The Plot: Gordon Elliot Lee is a genius aerospace tycoon with so much money he can afford to indulge in his obsession with outer space. One day he discovers what he believes to be some sort of alien craft approaching earth from a far away star. He tries to convince NASA about the “threat” of such a thing, but they laugh in his face. So, what does he do? He decides to bankroll the research, experimentation, and construction of his own spaceship. The thing is, his spaceship is going to be armed to the teeth because he is convinced that the aliens headed for Earth have no good intentions.
To assist him in his endeavor, Gordon Lee recruits Nathan Kelley and Kris Munoz to run point on all of the many spinning cogs involved in such a plan. They work for years and years putting together teams, funding projects, and discovering technological advancements that would put to shame the technology of the general public. They have a lot of time to get things right because while the mysterious aliens are making steady progress on their journey, they have a long way to go.
Eventually the military and NASA are forced to admit that Gordon Lee was right, so they jump in to assist, but that isn’t all they want to do and Nathan Kelley is forced to throw them out the door so to speak in order to make sure the mission happens as it was first envisioned, and not as some mockery of the original plan. What Nathan and Kris discover upon making contact with the aliens is so far gone from what they expected that they are unsure how to proceed. Events transpire that put the two of them in a position to make a very big splash when the climax of the story arrives.
The Commentary: To my understanding, A Sword Into Darkness is the debut effort of Thomas A. Mays. The best way to describe the book is as a mix of hard science fiction, military science fiction, and space opera. All of these pieces are woven together into a tapestry that for the most part, works pretty well. As a debut novel, it does have a few things here and there that could use some improvement, but oftentimes those kinds of things are distracting. In this book they are not distracting, and some of them are only noticeable to me as a result of just how many books I read. If I wasn’t so voracious in my reading a lot of those things would pass right on by.
The book is a rather quick read at 300 pages, so it isn’t something that’s going to bog you down as a reader. I liked that. I think more debut novels need to be that way, long enough to tell a decent story, but short enough to leave the reader wanting a little more to entice them to read that author’s next project. I was really impressed with Nathan Kelley as a character, but a little bit less so with Gordon Lee. The former had a lot more development as the story moved along and with the later I was left filling in a lot of gaps.
I’m glad I took a chance on the book though. I enjoy hard science fiction every so often and having that element mixed in with a more traditional science fiction tale was a nice perk for me as a reader. Balancing between the two could probably use a little work by the author, but that’s something I think can be worked out easily enough.
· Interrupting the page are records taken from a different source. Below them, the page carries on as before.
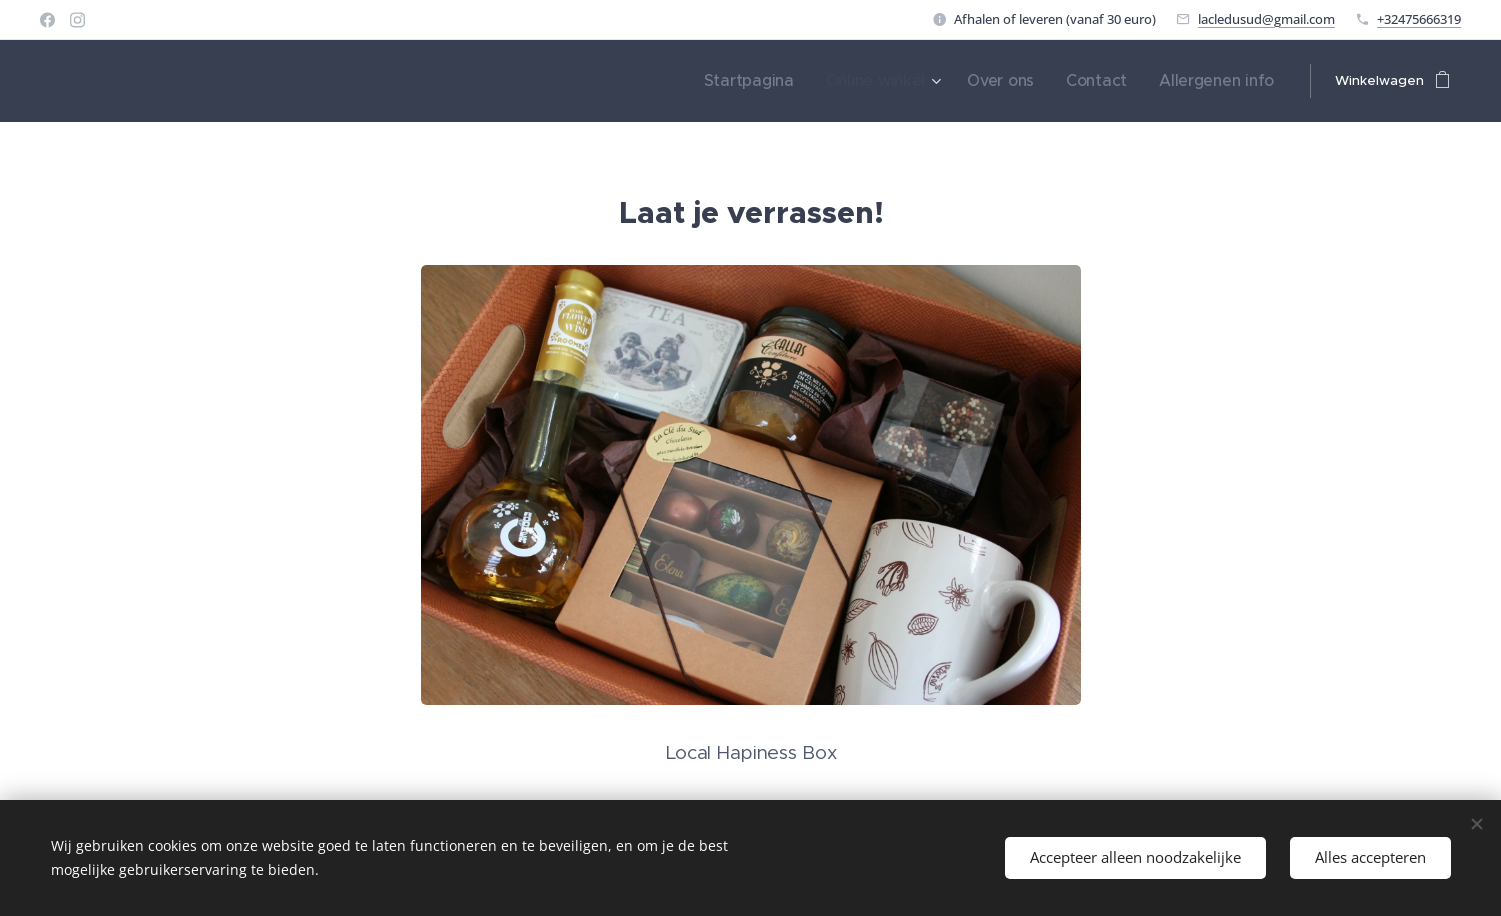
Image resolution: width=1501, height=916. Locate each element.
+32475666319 (1419, 19)
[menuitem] (799, 81)
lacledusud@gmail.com (1266, 19)
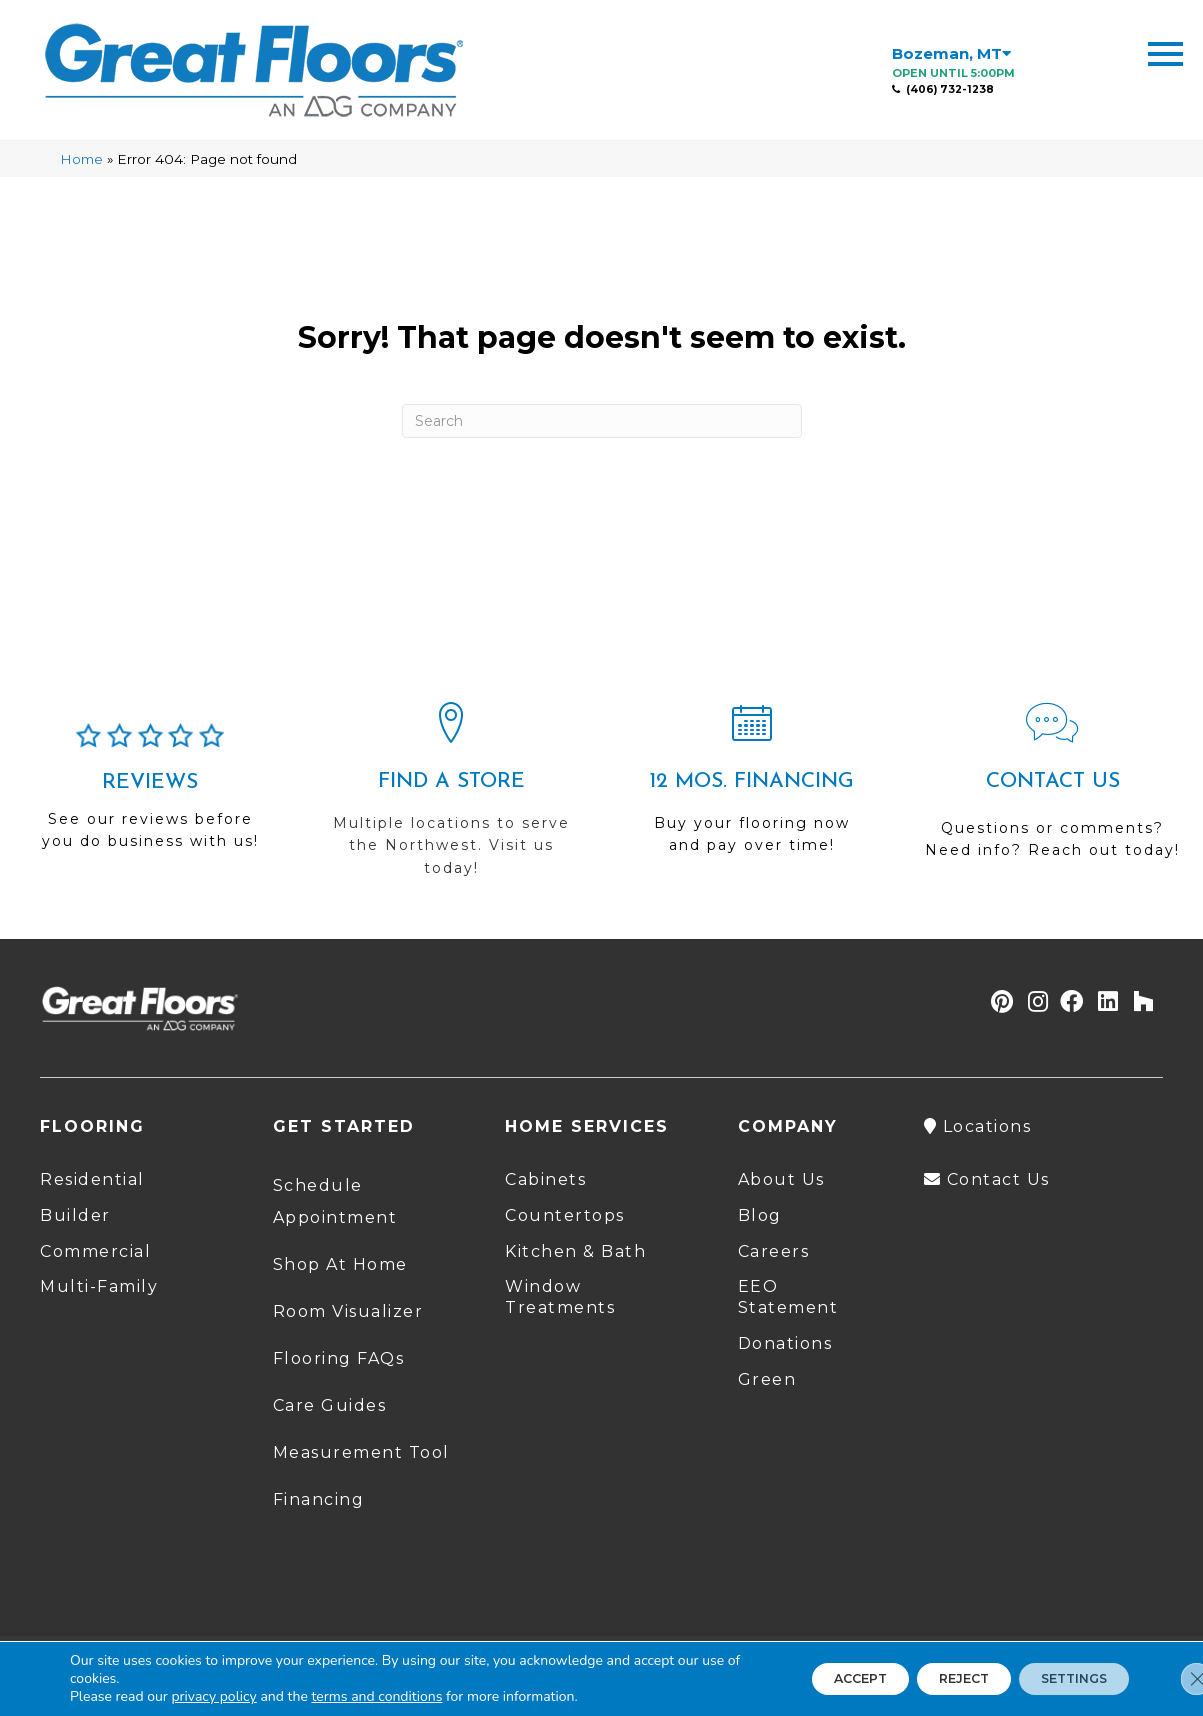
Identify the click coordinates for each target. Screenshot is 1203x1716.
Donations (785, 1343)
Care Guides (330, 1405)
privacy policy (213, 1696)
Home (81, 159)
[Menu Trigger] (1165, 52)
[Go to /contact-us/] (1052, 789)
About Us (781, 1179)
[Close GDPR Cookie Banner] (1171, 1679)
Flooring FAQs (339, 1358)
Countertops (565, 1215)
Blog (760, 1215)
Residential (92, 1179)
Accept (806, 1679)
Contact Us (987, 1179)
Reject (930, 1679)
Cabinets (545, 1179)
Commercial (95, 1251)
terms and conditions (377, 1696)
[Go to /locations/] (451, 798)
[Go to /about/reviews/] (150, 795)
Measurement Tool (361, 1452)
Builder (75, 1215)
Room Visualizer (348, 1311)
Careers (774, 1251)
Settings (1062, 1679)
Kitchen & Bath (575, 1251)
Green (767, 1379)
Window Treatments (560, 1297)
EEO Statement (788, 1297)
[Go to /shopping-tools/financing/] (752, 787)
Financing (319, 1499)
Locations (978, 1126)
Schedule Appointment (335, 1201)
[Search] (602, 421)
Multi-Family (99, 1286)
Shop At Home (340, 1264)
Needs More: Character development. The hard science portions were spot on and very well put together, but I think due to the length of the novel the characters suffered a little bit in order to fit in the science. That is something I expect the author can easily remedy in future projects without much trouble.
Needs Less: Repetition. I loved the science in the book, but in a few cases the same science was repeated over and over and it would have been nice to use that space for a little more character development, or some more action added to the scenes.
Worth It? Yes, I think A Sword Into Darkness is worth it. The science is interesting, at least a couple of characters mesh well, and the others that don’t still hold up okay. I liked that it was short and didn’t try to do more than what it was claiming to be. That worked really well in the end.